Quote every line of the data below as it stands, omitting pictures.

####################

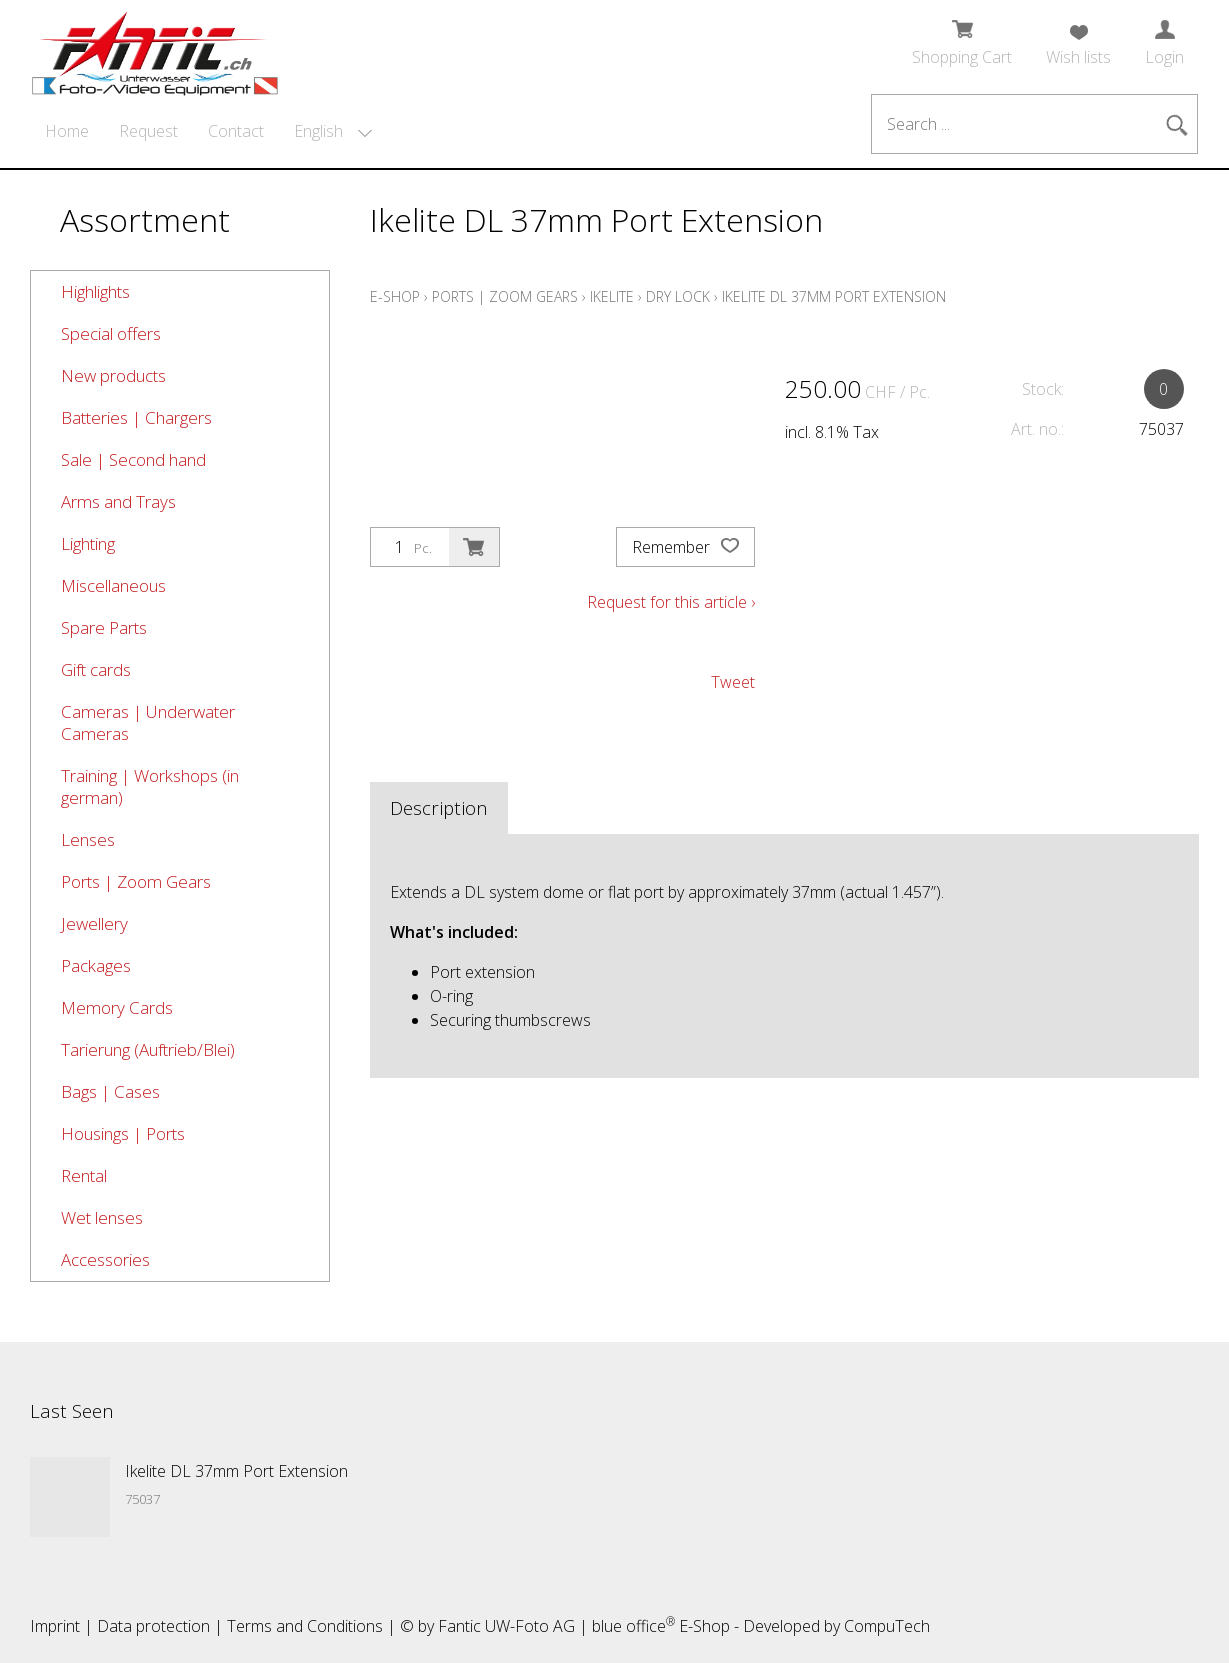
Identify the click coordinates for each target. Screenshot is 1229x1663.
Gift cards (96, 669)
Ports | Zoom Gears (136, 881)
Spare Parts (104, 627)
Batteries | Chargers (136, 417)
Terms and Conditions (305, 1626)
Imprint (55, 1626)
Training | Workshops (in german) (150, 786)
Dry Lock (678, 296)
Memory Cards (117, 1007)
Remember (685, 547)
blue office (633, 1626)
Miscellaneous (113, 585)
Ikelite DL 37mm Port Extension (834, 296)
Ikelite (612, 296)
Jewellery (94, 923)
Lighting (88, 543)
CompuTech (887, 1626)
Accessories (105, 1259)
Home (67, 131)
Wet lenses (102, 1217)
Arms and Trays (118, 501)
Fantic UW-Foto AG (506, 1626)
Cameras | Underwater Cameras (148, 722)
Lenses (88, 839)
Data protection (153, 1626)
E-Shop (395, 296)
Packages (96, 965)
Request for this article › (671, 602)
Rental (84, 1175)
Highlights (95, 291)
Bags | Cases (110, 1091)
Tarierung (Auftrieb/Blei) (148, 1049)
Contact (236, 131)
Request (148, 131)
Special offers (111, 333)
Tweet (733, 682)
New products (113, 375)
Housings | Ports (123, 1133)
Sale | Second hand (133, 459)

####################

### EXERCISE OUTPUT
Identify the click coordinates for each target. Screenshot is 1229x1663.
Gift cards (96, 669)
Ports | Zoom Gears (136, 881)
Spare Parts (104, 627)
Batteries | Chargers (136, 417)
Terms and Conditions (305, 1626)
Imprint (55, 1626)
Training | Workshops (in german) (150, 786)
Dry Lock (678, 296)
Memory Cards (117, 1007)
Remember (685, 547)
blue office (633, 1626)
Miscellaneous (113, 585)
Ikelite DL 37mm Port Extension (834, 296)
Ikelite (612, 296)
Jewellery (94, 923)
Lighting (88, 543)
CompuTech (887, 1626)
Accessories (105, 1259)
Home (67, 131)
Wet lenses (102, 1217)
Arms and Trays (118, 501)
Fantic UW-Foto AG (506, 1626)
Cameras | Underwater Cameras (148, 722)
Lenses (88, 839)
Data protection (153, 1626)
E-Shop (395, 296)
Packages (96, 965)
Request for this article › (671, 602)
Rental (84, 1175)
Highlights (95, 291)
Bags | Cases (110, 1091)
Tarierung (Auftrieb/Blei) (148, 1049)
Contact (236, 131)
Request (148, 131)
Special offers (111, 333)
Tweet (733, 682)
New products (113, 375)
Housings | Ports (123, 1133)
Sale | Second hand (133, 459)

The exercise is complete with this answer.